Ce n’est pas toujours que les engagements professionnels, les réalisations familiales, les conditions de santé, le contexte dans lequel vous vivez, aident à voir avec lucidité la beauté et la grandeur de votre vocation. Il est nécessaire de réagir à l’inertie qu’engendre la vie quotidienne et de vouloir avec ténacité également des moments de liberté, de sérénité, de prière. Je vous invite donc à prier ensemble, dès ce soir, puis demain, puis toujours : une prière simple pour remercier le Seigneur, pour demander sa bénédiction pour vous, vos enfants, vos amis, votre communauté : quelques « Je vous salue, Marie » pour toutes ces attentes et ces peines que, peut-être, on ne réussit pas même à s’exprimer. Je vous invite à choisir quelques dates, à les distinguer par un signe, comme une visite à un sanctuaire, une messe même un jour de semaine, une lettre pour dire ces mots qui se bloquent dans notre gorge : la date de votre mariage, celle du baptême de vos enfants, celle de quelque deuil familial, pour ne donner que quelques exemples.

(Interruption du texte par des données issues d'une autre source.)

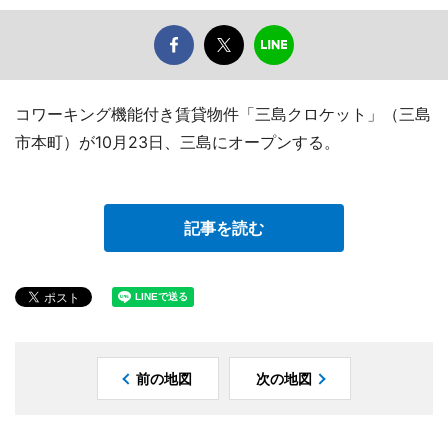
コワーキング機能付き賃貸物件「三島クロケット」（三島
市本町）が10月23日、三島にオープンする。
記事を読む
前の地図
次の地図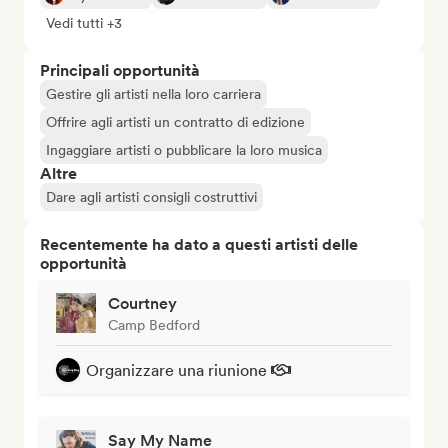
Vedi tutti +3
Principali opportunità
Gestire gli artisti nella loro carriera
Offrire agli artisti un contratto di edizione
Ingaggiare artisti o pubblicare la loro musica
Altre
Dare agli artisti consigli costruttivi
Recentemente ha dato a questi artisti delle
opportunità
Courtney
Camp Bedford
Organizzare una riunione
Say My Name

Je vous invite à trouver le temps de vous parler avec simplicité, sans transformer chaque point de vue en entêtement, toute divergence en litige : un temps pour parler, échanger des idées, reconnaître ses erreurs et demander pardon, se réjouir du bien accompli, un temps pour parler en se promenant tranquillement le dimanche après-midi, sans hâte. Et je vous invite à rester seuls pendant un petit moment, chacun pour son compte : un moment de détachement peut aider à être mieux et plus volontiers ensemble.
Je vous invite à avoir confiance dans l’incidence de votre oeuvre d’éducation : trop de parents sont découragés par l’impression d’une certaine imperméabilité de leurs enfants, qui sont capables de beaucoup exiger, mais qui se montrent réfractaires à toute interférence dans leurs amitiés, leurs horaires, leur monde.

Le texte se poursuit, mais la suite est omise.